*** Opening of EXERCISE DATA ***

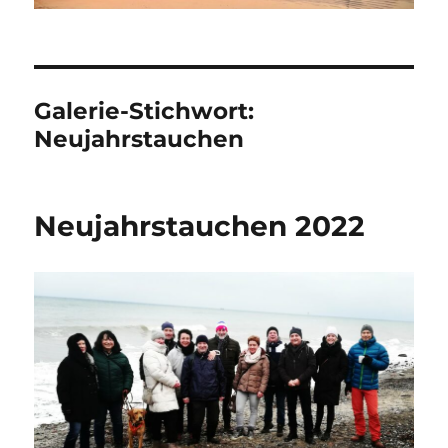
Galerie-Stichwort:
Neujahrstauchen
Neujahrstauchen 2022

*** Close of EXERCISE DATA ***

> [WORK INSTRUCTIONS]
Each line of the data that holds "Neujahrstauchen" should be copied.

> [RESULT OF THIS EXERCISE]
Neujahrstauchen
Neujahrstauchen 2022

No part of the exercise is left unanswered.